ABOUT THIS TASK: Count the lines below with the string "grid" in them. Only the number should be given.

(Document layout detection data)
[Start of Attachment]
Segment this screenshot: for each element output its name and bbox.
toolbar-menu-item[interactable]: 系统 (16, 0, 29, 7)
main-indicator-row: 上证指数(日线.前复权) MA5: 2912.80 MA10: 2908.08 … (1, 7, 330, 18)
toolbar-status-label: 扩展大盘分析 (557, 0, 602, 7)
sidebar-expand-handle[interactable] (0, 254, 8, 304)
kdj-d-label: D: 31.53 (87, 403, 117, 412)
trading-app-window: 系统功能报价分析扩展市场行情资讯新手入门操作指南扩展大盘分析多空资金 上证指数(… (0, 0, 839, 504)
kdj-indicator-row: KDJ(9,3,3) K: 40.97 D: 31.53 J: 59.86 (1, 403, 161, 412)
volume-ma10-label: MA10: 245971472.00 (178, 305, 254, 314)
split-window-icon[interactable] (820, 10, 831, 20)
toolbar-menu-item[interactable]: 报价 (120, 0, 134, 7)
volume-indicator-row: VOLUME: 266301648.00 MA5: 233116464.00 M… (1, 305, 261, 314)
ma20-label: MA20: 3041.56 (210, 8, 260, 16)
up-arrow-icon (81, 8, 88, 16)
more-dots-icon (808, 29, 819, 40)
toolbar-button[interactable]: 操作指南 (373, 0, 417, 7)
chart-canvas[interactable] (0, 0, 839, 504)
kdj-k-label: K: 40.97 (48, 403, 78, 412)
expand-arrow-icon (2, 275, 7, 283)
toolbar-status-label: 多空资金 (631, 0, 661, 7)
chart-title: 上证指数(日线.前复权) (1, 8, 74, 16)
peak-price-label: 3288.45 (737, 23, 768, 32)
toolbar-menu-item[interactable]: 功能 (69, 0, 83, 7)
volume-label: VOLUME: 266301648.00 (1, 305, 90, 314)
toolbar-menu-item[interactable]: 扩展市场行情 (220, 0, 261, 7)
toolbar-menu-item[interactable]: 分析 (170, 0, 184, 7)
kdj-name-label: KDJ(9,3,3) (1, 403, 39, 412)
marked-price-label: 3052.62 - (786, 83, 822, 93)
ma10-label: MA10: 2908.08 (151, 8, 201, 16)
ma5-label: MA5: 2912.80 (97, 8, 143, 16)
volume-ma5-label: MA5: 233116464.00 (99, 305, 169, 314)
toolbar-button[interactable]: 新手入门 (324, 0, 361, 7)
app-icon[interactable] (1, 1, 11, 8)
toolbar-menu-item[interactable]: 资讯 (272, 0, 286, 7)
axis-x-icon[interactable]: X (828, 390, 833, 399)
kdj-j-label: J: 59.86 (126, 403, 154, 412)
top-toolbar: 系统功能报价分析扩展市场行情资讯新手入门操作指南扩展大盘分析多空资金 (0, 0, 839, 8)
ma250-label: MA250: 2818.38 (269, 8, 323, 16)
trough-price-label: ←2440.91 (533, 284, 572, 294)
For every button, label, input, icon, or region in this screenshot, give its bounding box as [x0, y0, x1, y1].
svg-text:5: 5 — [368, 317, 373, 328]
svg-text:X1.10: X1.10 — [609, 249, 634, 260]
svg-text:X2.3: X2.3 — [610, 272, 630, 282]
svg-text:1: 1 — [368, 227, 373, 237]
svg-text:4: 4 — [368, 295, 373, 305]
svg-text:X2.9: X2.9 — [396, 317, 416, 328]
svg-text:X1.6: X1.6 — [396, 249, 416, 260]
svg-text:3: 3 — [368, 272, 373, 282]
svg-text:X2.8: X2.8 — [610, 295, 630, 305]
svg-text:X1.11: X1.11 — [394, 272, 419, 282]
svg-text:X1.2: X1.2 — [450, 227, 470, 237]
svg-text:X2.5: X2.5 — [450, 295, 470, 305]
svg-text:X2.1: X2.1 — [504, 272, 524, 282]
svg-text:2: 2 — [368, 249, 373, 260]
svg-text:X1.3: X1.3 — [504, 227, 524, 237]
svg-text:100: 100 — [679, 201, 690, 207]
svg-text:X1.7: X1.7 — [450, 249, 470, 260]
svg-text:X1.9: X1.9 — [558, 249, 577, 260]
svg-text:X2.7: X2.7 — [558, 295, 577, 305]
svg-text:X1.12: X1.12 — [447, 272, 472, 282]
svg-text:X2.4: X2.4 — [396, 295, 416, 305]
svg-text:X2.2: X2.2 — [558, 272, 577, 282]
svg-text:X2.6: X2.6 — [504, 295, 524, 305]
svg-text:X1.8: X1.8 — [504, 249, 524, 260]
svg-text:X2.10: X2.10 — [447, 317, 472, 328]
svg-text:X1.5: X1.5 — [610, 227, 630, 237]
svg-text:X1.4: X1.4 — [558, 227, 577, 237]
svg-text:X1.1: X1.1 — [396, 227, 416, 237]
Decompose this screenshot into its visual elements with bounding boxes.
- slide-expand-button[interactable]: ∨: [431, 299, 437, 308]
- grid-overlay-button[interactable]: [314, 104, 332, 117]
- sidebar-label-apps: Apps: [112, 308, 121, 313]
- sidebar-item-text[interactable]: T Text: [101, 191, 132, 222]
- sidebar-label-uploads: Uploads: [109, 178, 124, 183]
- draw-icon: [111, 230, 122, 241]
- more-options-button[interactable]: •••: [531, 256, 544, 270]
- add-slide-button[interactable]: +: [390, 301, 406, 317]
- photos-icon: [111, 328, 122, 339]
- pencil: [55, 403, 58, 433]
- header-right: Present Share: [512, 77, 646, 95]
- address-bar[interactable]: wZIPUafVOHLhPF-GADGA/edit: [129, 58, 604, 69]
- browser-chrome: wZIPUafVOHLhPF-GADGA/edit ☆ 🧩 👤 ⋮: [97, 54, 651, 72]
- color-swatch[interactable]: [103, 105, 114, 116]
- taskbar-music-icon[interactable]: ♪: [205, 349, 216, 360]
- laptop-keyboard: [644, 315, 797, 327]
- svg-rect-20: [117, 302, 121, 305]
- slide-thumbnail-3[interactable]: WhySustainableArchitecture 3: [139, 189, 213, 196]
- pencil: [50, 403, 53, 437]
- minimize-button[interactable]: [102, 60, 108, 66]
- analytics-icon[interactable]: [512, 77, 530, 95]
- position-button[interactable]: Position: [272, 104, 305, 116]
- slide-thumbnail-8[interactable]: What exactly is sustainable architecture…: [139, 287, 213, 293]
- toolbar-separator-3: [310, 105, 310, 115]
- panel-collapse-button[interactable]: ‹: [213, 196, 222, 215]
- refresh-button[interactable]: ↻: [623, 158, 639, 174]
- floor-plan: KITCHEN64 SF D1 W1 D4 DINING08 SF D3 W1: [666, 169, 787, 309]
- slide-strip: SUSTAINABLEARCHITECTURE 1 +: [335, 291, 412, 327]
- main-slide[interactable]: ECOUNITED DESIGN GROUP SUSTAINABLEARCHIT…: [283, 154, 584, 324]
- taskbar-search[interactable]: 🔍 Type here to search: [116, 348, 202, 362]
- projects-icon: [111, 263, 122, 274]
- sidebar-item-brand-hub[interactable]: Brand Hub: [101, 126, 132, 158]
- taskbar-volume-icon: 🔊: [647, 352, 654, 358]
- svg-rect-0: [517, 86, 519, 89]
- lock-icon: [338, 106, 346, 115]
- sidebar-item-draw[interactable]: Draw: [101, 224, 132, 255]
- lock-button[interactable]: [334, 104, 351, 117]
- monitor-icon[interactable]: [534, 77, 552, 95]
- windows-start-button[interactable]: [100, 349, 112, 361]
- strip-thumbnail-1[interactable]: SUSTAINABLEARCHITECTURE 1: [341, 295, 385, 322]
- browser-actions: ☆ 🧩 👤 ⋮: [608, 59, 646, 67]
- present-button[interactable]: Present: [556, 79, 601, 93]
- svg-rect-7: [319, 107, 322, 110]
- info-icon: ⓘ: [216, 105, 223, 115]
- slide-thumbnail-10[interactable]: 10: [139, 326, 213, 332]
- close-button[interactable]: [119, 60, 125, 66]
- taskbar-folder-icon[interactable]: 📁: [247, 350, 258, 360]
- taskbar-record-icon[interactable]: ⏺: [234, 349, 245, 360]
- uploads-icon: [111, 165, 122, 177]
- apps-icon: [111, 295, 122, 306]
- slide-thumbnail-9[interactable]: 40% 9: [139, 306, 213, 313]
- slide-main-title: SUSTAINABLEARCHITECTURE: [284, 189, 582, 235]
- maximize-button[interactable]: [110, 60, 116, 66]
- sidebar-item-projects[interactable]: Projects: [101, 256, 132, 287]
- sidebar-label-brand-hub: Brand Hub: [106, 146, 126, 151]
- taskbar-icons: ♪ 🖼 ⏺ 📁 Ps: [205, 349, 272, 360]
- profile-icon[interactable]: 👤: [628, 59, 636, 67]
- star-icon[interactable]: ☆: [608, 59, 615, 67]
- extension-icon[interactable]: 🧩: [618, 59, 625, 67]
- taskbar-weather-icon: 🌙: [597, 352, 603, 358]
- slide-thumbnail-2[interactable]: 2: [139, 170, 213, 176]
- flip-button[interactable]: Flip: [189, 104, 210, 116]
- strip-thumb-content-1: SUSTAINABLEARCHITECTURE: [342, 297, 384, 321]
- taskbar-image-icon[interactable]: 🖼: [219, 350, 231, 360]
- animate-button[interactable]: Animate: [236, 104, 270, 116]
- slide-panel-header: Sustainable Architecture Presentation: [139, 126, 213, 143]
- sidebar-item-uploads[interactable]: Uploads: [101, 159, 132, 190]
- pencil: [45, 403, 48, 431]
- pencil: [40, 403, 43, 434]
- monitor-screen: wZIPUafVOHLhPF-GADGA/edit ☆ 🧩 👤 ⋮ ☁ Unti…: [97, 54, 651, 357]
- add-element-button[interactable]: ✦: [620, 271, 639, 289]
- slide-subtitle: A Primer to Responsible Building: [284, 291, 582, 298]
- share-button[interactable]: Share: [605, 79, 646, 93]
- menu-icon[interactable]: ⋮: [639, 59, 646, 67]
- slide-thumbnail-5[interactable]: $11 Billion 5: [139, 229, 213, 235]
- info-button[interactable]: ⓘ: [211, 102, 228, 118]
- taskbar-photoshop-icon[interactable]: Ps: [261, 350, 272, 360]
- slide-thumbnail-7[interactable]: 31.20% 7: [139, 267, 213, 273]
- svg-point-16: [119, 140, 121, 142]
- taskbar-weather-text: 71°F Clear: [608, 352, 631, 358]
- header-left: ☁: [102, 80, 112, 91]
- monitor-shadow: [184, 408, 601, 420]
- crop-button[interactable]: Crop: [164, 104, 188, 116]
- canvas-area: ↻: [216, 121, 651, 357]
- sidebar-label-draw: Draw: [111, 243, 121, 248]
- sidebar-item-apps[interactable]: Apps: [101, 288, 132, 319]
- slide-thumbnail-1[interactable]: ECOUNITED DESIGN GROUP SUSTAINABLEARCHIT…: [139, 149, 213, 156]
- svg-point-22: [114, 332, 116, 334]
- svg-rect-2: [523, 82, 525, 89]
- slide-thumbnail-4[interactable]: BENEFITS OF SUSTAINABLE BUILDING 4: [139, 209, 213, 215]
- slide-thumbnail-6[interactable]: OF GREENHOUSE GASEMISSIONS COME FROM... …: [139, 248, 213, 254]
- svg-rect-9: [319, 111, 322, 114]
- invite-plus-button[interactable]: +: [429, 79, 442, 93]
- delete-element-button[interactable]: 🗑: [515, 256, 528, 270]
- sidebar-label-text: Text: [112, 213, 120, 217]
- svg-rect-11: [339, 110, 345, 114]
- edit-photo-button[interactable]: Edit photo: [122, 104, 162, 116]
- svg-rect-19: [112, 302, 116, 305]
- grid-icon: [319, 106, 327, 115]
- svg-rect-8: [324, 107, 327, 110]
[End of Attachment]
RESULT BELOW: 2